Hindley menyebut para pengusaha Tionghoa melakukannya dengan
sukarela. Namun ada pula yang melakukan karena terpaksa. Mengutip tulisan
George McTurnan Kahin berjudul “Indonesia”, dimuat dalam Major Governments of Asia,
“tidak diragukan lagi mereka biasanya melakukannya karena persuasi atau tekanan
dari Kedutaan Tiongkok atau tekanan dari komunis yang mengontrol serikat buruh
dan mengancam akan melakukan tindakan balasan jika tak patuh.”

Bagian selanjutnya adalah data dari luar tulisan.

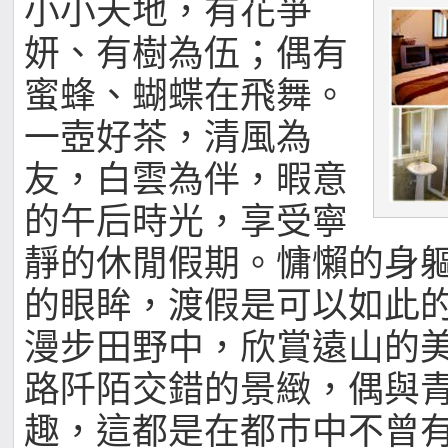
小小天地，有花爭
妍、有樹為伍；偶有
蜜蜂、蝴蝶在飛舞。
一壺好茶，清風為
友，白雲為伴，暇意
的午后時光，享受寧
靜的休閒假期。慵懶的身
的眼眸，渡假是可以如此
漫步田野中，欣賞遠山的
路阡陌交錯的景緻，偶與
趣，這都是在都巿中不曾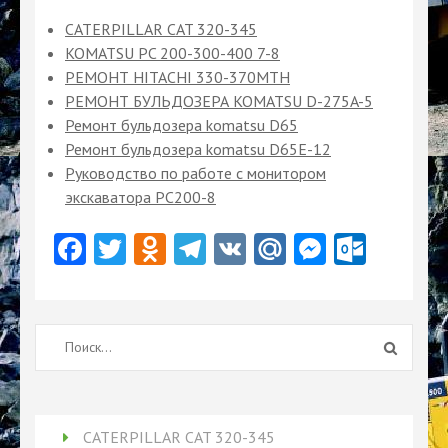
CATERPILLAR CAT 320-345
KOMATSU PC 200-300-400 7-8
РЕМОНТ HITACHI 330-370MTH
РЕМОНТ БУЛЬДОЗЕРА KOMATSU D-275A-5
Ремонт бульдозера komatsu D65
Ремонт бульдозера komatsu D65Е-12
Руководство по работе с монитором
экскаватора PC200-8
Facebook
Twitter
Odnoklassniki
Telegram
VK
Mail.Ru
Messeng
Outlo
Найти:
CATERPILLAR CAT 320-345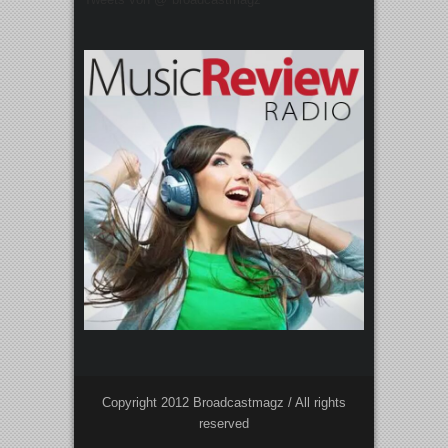
Copyright 2012 Broadcastmagz / All rights
reserved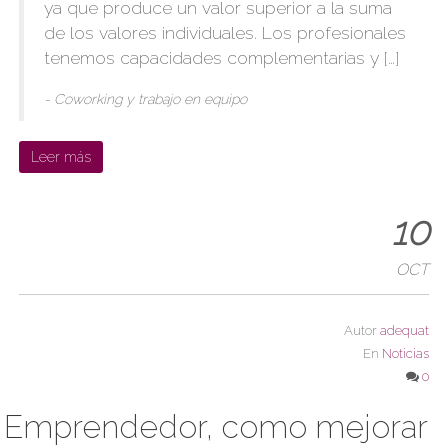
ya que produce un valor superior a la suma
de los valores individuales. Los profesionales
tenemos capacidades complementarias y […]
- Coworking y trabajo en equipo
Leer más
10
OCT
Autor
adequat
En
Noticias
0
Emprendedor, como mejorar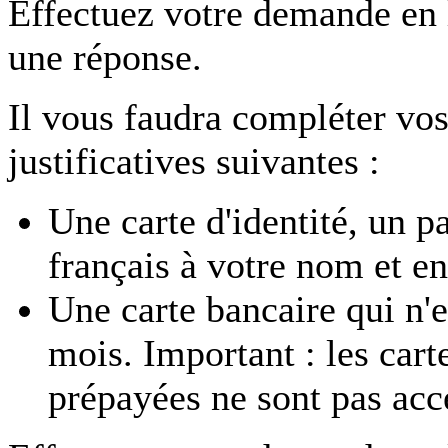
Effectuez votre demande en
une réponse.
Il vous faudra compléter vos
justificatives suivantes :
Une carte d'identité, un p
français à votre nom et en
Une carte bancaire qui n'e
mois. Important : les car
prépayées ne sont pas acc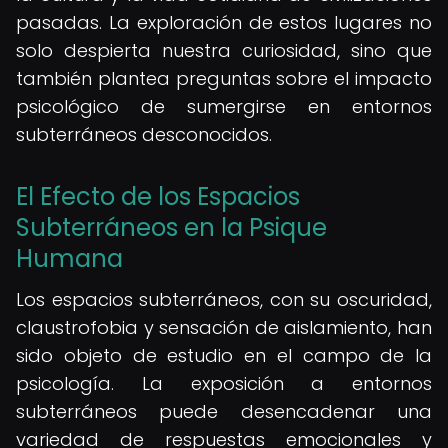
pasadas. La exploración de estos lugares no
solo despierta nuestra curiosidad, sino que
también plantea preguntas sobre el impacto
psicológico de sumergirse en entornos
subterráneos desconocidos.
El Efecto de los Espacios
Subterráneos en la Psique
Humana
Los espacios subterráneos, con su oscuridad,
claustrofobia y sensación de aislamiento, han
sido objeto de estudio en el campo de la
psicología. La exposición a entornos
subterráneos puede desencadenar una
variedad de respuestas emocionales y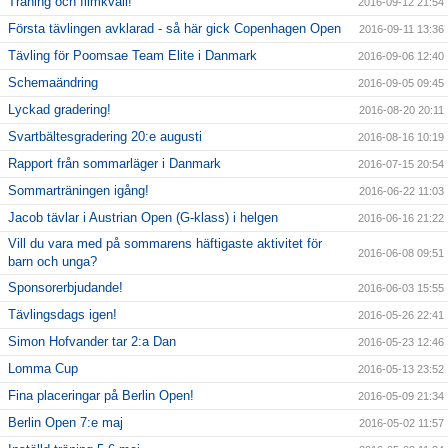
Träning och filmkväll!
2016-09-12 21:54
Första tävlingen avklarad - så här gick Copenhagen Open
2016-09-11 13:36
Tävling för Poomsae Team Elite i Danmark
2016-09-06 12:40
Schemaändring
2016-09-05 09:45
Lyckad gradering!
2016-08-20 20:11
Svartbältesgradering 20:e augusti
2016-08-16 10:19
Rapport från sommarläger i Danmark
2016-07-15 20:54
Sommarträningen igång!
2016-06-22 11:03
Jacob tävlar i Austrian Open (G-klass) i helgen
2016-06-16 21:22
Vill du vara med på sommarens häftigaste aktivitet för
2016-06-08 09:51
barn och unga?
Sponsorerbjudande!
2016-06-03 15:55
Tävlingsdags igen!
2016-05-26 22:41
Simon Hofvander tar 2:a Dan
2016-05-23 12:46
Lomma Cup
2016-05-13 23:52
Fina placeringar på Berlin Open!
2016-05-09 21:34
Berlin Open 7:e maj
2016-05-02 11:57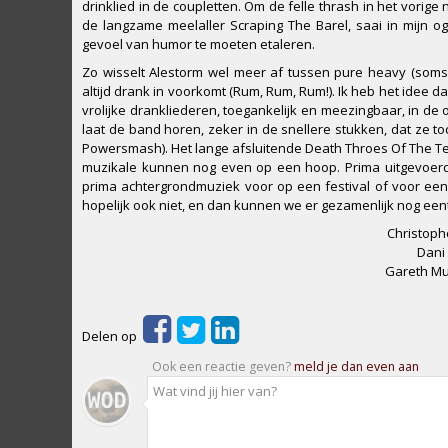
drinklied in de coupletten. Om de felle thrash in het vo
de langzame meelaller Scraping The Barel, saai in mij
gevoel van humor te moeten etaleren.
Zo wisselt Alestorm wel meer af tussen pure heavy (som
altijd drank in voorkomt (Rum, Rum, Rum!). Ik heb het idee d
vrolijke drankliederen, toegankelijk en meezingbaar, in de
laat de band horen, zeker in de snellere stukken, dat ze to
Powersmash). Het lange afsluitende Death Throes Of The Terr
muzikale kunnen nog even op een hoop. Prima uitgevoerd, 
prima achtergrondmuziek voor op een festival of voor een f
hopelijk ook niet, en dan kunnen we er gezamenlijk nog een
Christoph
Dani 
Gareth Mur
Delen op
Ook een reactie geven?
meld je dan even aan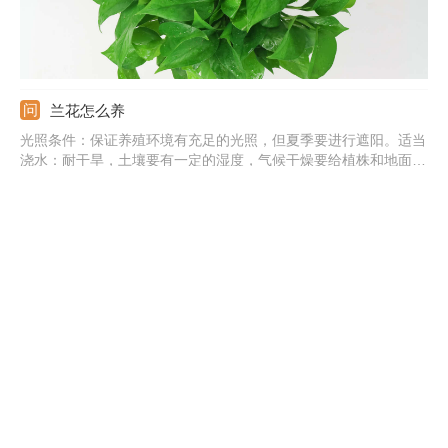
兰花怎么养
光照条件：保证养殖环境有充足的光照，但夏季要进行遮阳。适当
浇水：耐干旱，土壤要有一定的湿度，气候干燥要给植株和地面喷
水。基质环境：栽培基质要有良好的透气性，表面可铺上水苔进行
保水。注意事项：北方地区过冬要注意防寒，可搬到室内，并调整
温度在5℃以上。
茉莉花的养殖方法和注意事项
盆土适合：要使用微酸性、腐殖质含量丰富的沙质土壤养殖茉莉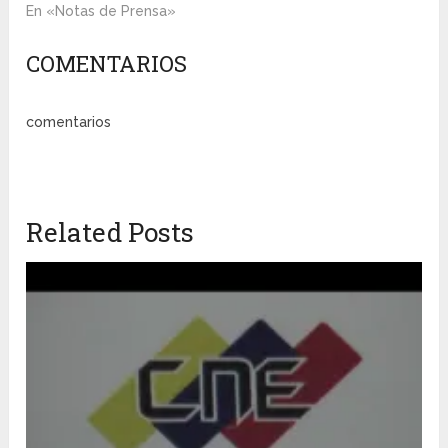
En «Notas de Prensa»
COMENTARIOS
comentarios
Related Posts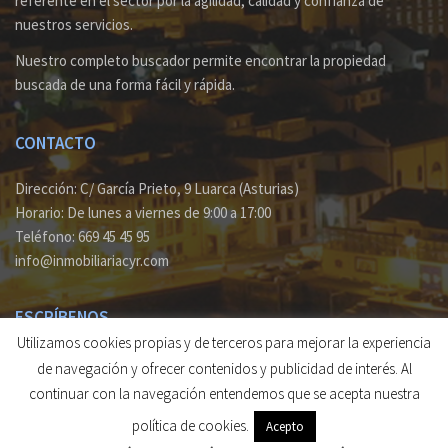
referente en el sector por la agilidad, calidad y confianza de
nuestros servicios.
Nuestro completo buscador permite encontrar la propiedad
buscada de una forma fácil y rápida.
CONTACTO
Dirección: C/ García Prieto, 9 Luarca (Asturias)
Horario: De lunes a viernes de 9:00 a 17:00
Teléfono: 669 45 45 95
info@inmobiliariacyr.com
ESCRÍBENOS
Utilizamos cookies propias y de terceros para mejorar la experiencia
Si deseas recibir información acerca de nuestra actividad o
de navegación y ofrecer contenidos y publicidad de interés. Al
consultar sobre alguna propiedad envía un
email
y te
continuar con la navegación entendemos que se acepta nuestra
responderemos a la mayor brevedad.
política de cookies.
Acepto
© 2026 Inmobiliaria Cyr. Todos los derechos reservados.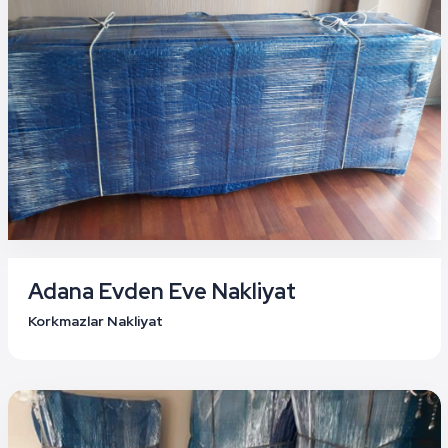
Adana Evden Eve Nakliyat
Korkmazlar Nakliyat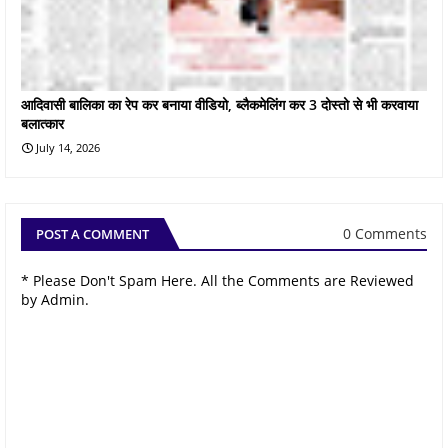
आदिवासी बालिका का रेप कर बनाया वीडियो, ब्लैकमेलिंग कर 3 दोस्तो से भी करवाया
बलात्कार
July 14, 2026
0 Comments
POST A COMMENT
* Please Don't Spam Here. All the Comments are Reviewed
by Admin.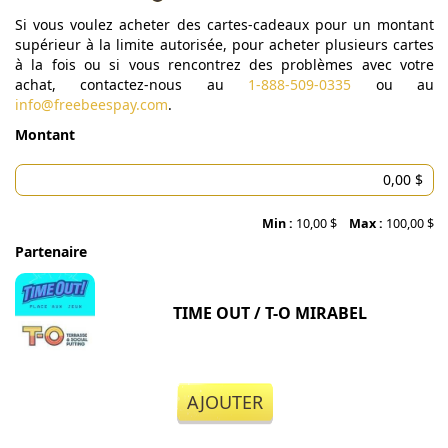
Si vous voulez acheter des cartes-cadeaux pour un montant
supérieur à la limite autorisée, pour acheter plusieurs cartes
à la fois ou si vous rencontrez des problèmes avec votre
achat, contactez-nous au
1-888-509-0335
ou au
info@freebeespay.com
.
Montant
Min :
10,00 $
Max :
100,00 $
Partenaire
TIME OUT / T-O MIRABEL
AJOUTER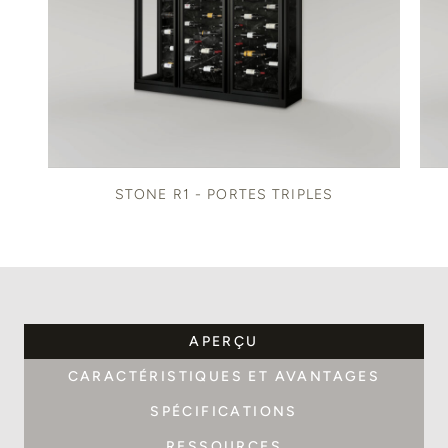
STONE R1 - PORTES TRIPLES
APERÇU
CARACTÉRISTIQUES ET AVANTAGES
SPÉCIFICATIONS
RESSOURCES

Selama pemilu 1955, misalnya, PKI mengeluarkan dana sangat besar
untuk kegiatan kampanyenya. Menurut Herbert Feith dalam Pemilihan Umum 1955 di Indonesia,
mau tak mau orang menduga PKI memperoleh dana dari pengusaha Tionghoa serta
negara-negara komunis dan kantor perwakilan dagang mereka di Jakarta. Dalam
bukunya yang lain, The
Wilopo Cabinet, 1952-1953, Feith juga menyinggung bantuan Kedutaan
Tiongkok dalam bentuk uang maupun literatur-literatur.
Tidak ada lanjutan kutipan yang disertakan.